Ja, glaubt mir ruhig auch das. 
Wer noch nie hier war soll einfach einen Flug buchen und sich das ganze mit eigenen Augen ansehen (Ich glaube ja auch nur was ich selber schon gesehen habe...) oder aber belehrt mich eines besseren, falls ihr hier wart und gegenteiliger Meinung seit. Ich bin sehr erpicht darauf zu erfahren, was ihr für englische Esskultur haltet. 

Jedenfalls habe ich (und ich weiss hierbei tatsächlich, dass ich für mich spreche und natürlich nicht die Meinung von anderen wiedergebe...) betreffend Nahrungsaufnahme in England bisher folgende Feststellung gemacht:
Option 1: Weigere dich zu Essen und stirb. 
Option 2: Iss und stirb langsam. 

Unerfreulicher Weise habe ich noch keine dritte, positivere Erfahrung machen können und daher werdet ihr wohl verstehen, warum ich hierbei von einem Dilemma spreche. 
Um das ganze genauer zu erläutern:
Begonnen hat alles in London. Als ich eine Woche in London verbracht habe, ist mir schon aufgefallen, dass es an jeder Ecke Chinesisches, Indisches, Japanisches, Italienisches und - fügt an dieser Stelle ein Land eurer Wahl ein - Essen gibt, es jedoch extrem schwer ist irgendwo richtig traditionell zubereitete Fish and Chip's zu finden. 
Ich will damit nicht sagen, dass das Essen, welches aus den Küchen anderer Länder stammt nicht in Ordnung ist. Was ich sagen will ist, dass ich festgestellt habe, dass es keine wirklich "englischen" Restaurants gibt. Klar, man kann in ein Pub gehen. Aber dort wird man einen Hamburger bestellen können. Oder eine Lasange. Und nein, die Lasange ist kein Witz.
Wie "englisch" ist das denn?
Da London sowieso als international und multikulti gilt, habe ich meine Hoffnung nicht aufgegeben und in Cambridge nach "englischem" Essen gesucht. 
Feststellung: Auch hier überall Chinesen, Japaner, Italiener, sogar ein paar Franzosen und Amerikaner. Und Pubs in denen man bestellen kann, was man will, zum Beispiel Lasange mit Pommes.
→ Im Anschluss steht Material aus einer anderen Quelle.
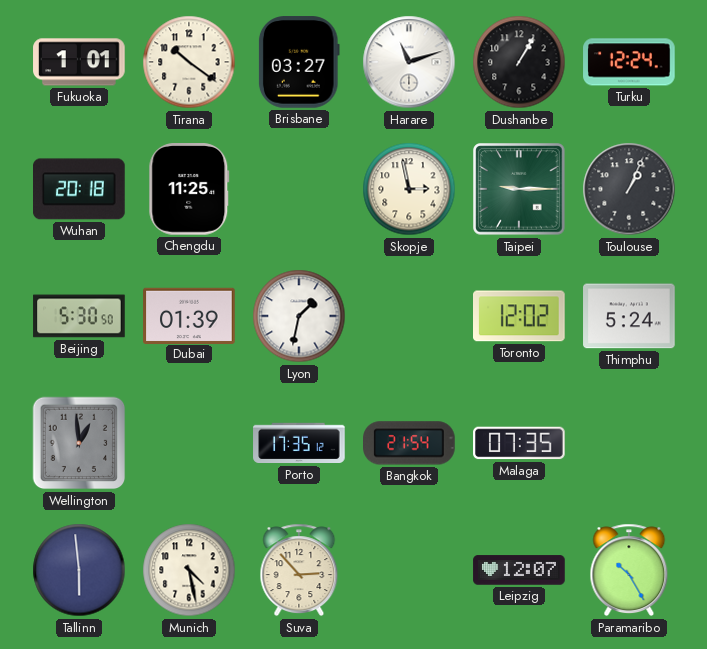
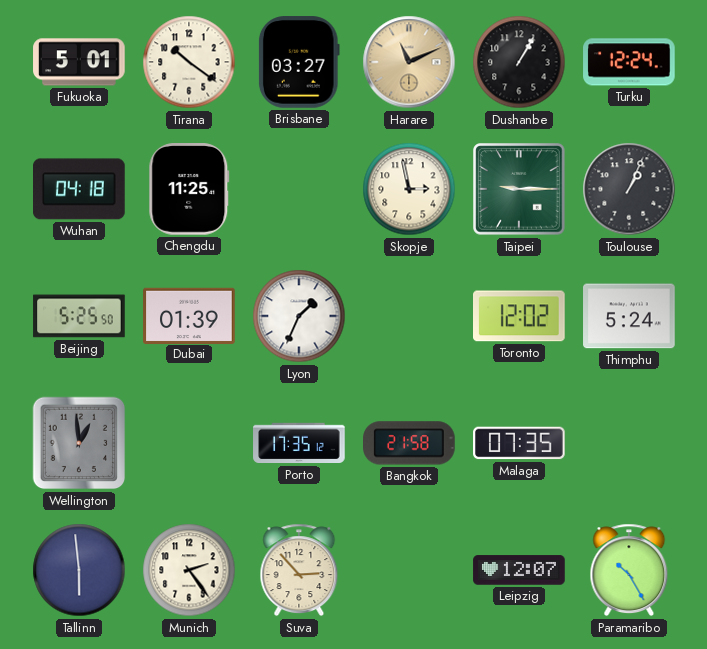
Fukuoka: 1:01 -> 5:01
Harare: 11:12 -> 11:11
Harare dial: white -> champagne
Wuhan: 20:18 -> 04:18
Beijing: 5:30 -> 5:25
Lyon: 1:32 -> 1:34
Bangkok: 21:54 -> 21:58
Munich: 4:28 -> 2:24
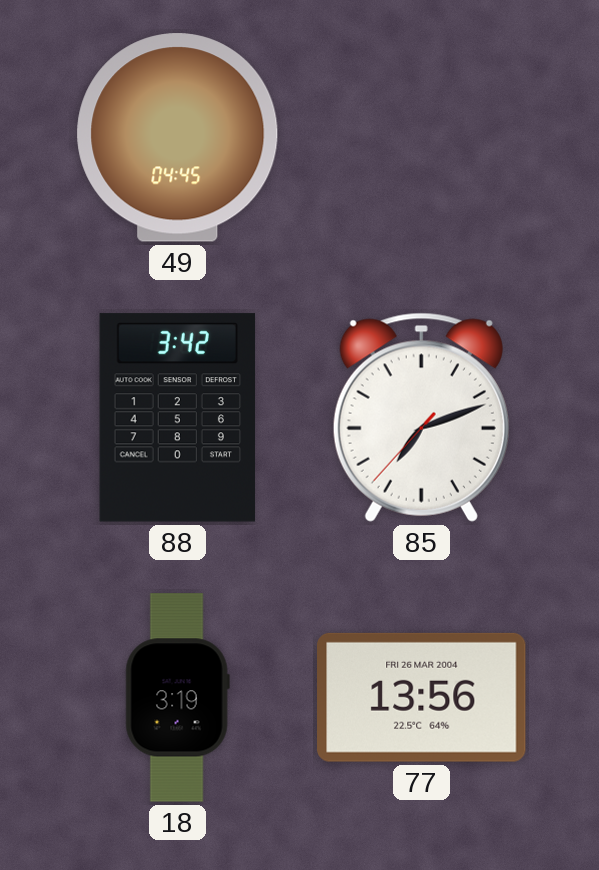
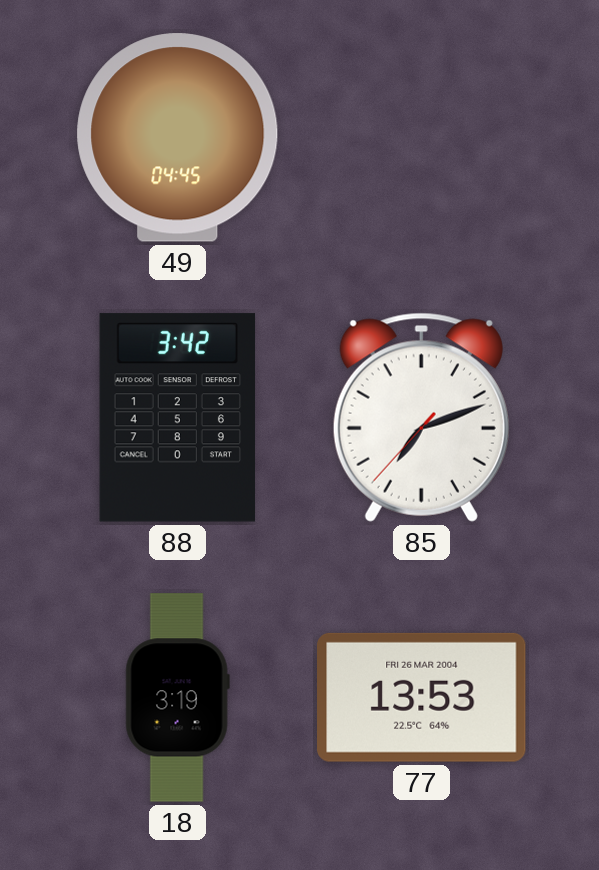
77: 13:56 -> 13:53
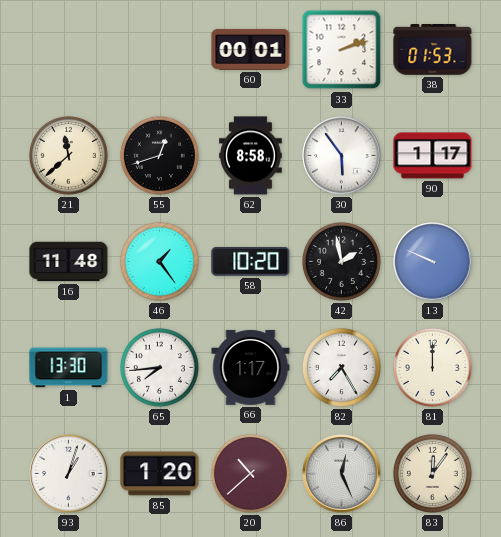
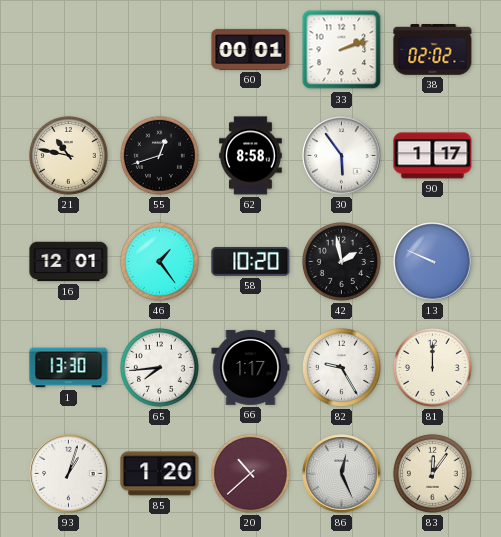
38: 01:53 -> 02:02
21: 11:38 -> 10:47
16: 11:48 -> 12:01
82: 7:25 -> 9:25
Alle Hoffnung habe ich dann auf meine Gastfamilie gesetzt.
Aber leider wurde ich auch da eher enttäuscht. Als ich meinen Gastvater nämlich fragte, was denn traditionell englisches Essen wäre, antwortete er mir: "Die Leute auf dem Land essen Sonntags ein Stück Rindfleisch mit Kartoffeln, manchmal Karotten, meistens Bohnen und etwas Brot. 
Äh, ja... das hätte mir auch mein Grossvater erzählen können und er ist definitiv kein Inselbewohner. 
Eigentlich kann also gar nicht von einem Kulturschock sprechen, denn was als "englisch" gilt,
ist in in der Tat dem Essen zu Hause sehr ähnlich. 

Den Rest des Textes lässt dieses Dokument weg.